**EXERCISE:** Could you output every record below exactly as it appears?

**INPUT DATA:**
Content starts

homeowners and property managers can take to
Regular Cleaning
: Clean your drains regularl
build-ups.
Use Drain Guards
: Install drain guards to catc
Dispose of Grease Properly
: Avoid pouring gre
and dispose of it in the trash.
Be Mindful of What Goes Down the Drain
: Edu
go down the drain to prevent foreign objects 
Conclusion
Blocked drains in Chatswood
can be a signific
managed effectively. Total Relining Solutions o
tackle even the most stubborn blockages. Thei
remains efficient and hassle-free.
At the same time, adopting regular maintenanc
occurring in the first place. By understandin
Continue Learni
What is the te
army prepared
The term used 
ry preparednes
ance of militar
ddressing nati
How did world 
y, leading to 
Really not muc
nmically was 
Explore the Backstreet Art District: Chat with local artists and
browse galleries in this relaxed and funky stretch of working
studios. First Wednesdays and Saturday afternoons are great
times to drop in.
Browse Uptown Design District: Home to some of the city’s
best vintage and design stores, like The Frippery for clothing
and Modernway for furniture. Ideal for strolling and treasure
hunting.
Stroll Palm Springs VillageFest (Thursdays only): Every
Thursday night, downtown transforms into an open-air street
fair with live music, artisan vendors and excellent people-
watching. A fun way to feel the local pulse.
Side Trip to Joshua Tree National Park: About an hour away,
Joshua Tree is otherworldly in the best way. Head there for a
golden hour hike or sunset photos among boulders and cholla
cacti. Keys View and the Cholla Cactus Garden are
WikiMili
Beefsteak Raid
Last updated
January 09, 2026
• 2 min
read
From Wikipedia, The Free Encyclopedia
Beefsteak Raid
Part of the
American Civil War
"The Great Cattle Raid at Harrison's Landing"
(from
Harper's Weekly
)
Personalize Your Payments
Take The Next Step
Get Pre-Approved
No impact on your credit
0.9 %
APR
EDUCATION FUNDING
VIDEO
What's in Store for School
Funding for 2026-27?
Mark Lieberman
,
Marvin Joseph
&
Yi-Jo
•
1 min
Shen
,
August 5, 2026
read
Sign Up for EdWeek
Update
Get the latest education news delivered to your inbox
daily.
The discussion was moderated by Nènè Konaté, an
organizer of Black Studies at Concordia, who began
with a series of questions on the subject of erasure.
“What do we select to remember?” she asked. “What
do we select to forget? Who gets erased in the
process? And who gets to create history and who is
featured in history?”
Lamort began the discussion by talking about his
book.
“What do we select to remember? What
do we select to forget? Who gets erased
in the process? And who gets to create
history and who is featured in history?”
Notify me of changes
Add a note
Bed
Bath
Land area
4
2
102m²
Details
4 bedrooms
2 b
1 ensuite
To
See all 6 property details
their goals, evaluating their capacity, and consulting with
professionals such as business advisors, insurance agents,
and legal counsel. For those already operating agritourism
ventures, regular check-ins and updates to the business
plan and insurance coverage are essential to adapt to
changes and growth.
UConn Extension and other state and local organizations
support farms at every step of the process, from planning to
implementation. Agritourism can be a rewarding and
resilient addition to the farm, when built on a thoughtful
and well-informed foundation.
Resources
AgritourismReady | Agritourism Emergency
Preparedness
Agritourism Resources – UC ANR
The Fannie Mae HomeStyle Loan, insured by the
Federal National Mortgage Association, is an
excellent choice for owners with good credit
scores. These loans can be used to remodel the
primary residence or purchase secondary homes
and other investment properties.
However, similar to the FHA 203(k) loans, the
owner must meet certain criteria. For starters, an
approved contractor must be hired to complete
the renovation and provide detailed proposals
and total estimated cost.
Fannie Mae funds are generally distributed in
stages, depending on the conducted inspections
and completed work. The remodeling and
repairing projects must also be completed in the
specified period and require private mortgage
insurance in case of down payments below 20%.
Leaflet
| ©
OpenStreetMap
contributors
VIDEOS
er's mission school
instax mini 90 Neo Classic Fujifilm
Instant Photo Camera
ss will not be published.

Content ends

**RESPONSE AREA:**
homeowners and property managers can take to
Regular Cleaning
: Clean your drains regularl
build-ups.
Use Drain Guards
: Install drain guards to catc
Dispose of Grease Properly
: Avoid pouring gre
and dispose of it in the trash.
Be Mindful of What Goes Down the Drain
: Edu
go down the drain to prevent foreign objects 
Conclusion
Blocked drains in Chatswood
can be a signific
managed effectively. Total Relining Solutions o
tackle even the most stubborn blockages. Thei
remains efficient and hassle-free.
At the same time, adopting regular maintenanc
occurring in the first place. By understandin
Continue Learni
What is the te
army prepared
The term used 
ry preparednes
ance of militar
ddressing nati
How did world 
y, leading to 
Really not muc
nmically was 
Explore the Backstreet Art District: Chat with local artists and
browse galleries in this relaxed and funky stretch of working
studios. First Wednesdays and Saturday afternoons are great
times to drop in.
Browse Uptown Design District: Home to some of the city’s
best vintage and design stores, like The Frippery for clothing
and Modernway for furniture. Ideal for strolling and treasure
hunting.
Stroll Palm Springs VillageFest (Thursdays only): Every
Thursday night, downtown transforms into an open-air street
fair with live music, artisan vendors and excellent people-
watching. A fun way to feel the local pulse.
Side Trip to Joshua Tree National Park: About an hour away,
Joshua Tree is otherworldly in the best way. Head there for a
golden hour hike or sunset photos among boulders and cholla
cacti. Keys View and the Cholla Cactus Garden are
WikiMili
Beefsteak Raid
Last updated
January 09, 2026
• 2 min
read
From Wikipedia, The Free Encyclopedia
Beefsteak Raid
Part of the
American Civil War
"The Great Cattle Raid at Harrison's Landing"
(from
Harper's Weekly
)
Personalize Your Payments
Take The Next Step
Get Pre-Approved
No impact on your credit
0.9 %
APR
EDUCATION FUNDING
VIDEO
What's in Store for School
Funding for 2026-27?
Mark Lieberman
,
Marvin Joseph
&
Yi-Jo
•
1 min
Shen
,
August 5, 2026
read
Sign Up for EdWeek
Update
Get the latest education news delivered to your inbox
daily.
The discussion was moderated by Nènè Konaté, an
organizer of Black Studies at Concordia, who began
with a series of questions on the subject of erasure.
“What do we select to remember?” she asked. “What
do we select to forget? Who gets erased in the
process? And who gets to create history and who is
featured in history?”
Lamort began the discussion by talking about his
book.
“What do we select to remember? What
do we select to forget? Who gets erased
in the process? And who gets to create
history and who is featured in history?”
Notify me of changes
Add a note
Bed
Bath
Land area
4
2
102m²
Details
4 bedrooms
2 b
1 ensuite
To
See all 6 property details
their goals, evaluating their capacity, and consulting with
professionals such as business advisors, insurance agents,
and legal counsel. For those already operating agritourism
ventures, regular check-ins and updates to the business
plan and insurance coverage are essential to adapt to
changes and growth.
UConn Extension and other state and local organizations
support farms at every step of the process, from planning to
implementation. Agritourism can be a rewarding and
resilient addition to the farm, when built on a thoughtful
and well-informed foundation.
Resources
AgritourismReady | Agritourism Emergency
Preparedness
Agritourism Resources – UC ANR
The Fannie Mae HomeStyle Loan, insured by the
Federal National Mortgage Association, is an
excellent choice for owners with good credit
scores. These loans can be used to remodel the
primary residence or purchase secondary homes
and other investment properties.
However, similar to the FHA 203(k) loans, the
owner must meet certain criteria. For starters, an
approved contractor must be hired to complete
the renovation and provide detailed proposals
and total estimated cost.
Fannie Mae funds are generally distributed in
stages, depending on the conducted inspections
and completed work. The remodeling and
repairing projects must also be completed in the
specified period and require private mortgage
insurance in case of down payments below 20%.
Leaflet
| ©
OpenStreetMap
contributors
VIDEOS
er's mission school
instax mini 90 Neo Classic Fujifilm
Instant Photo Camera
ss will not be published.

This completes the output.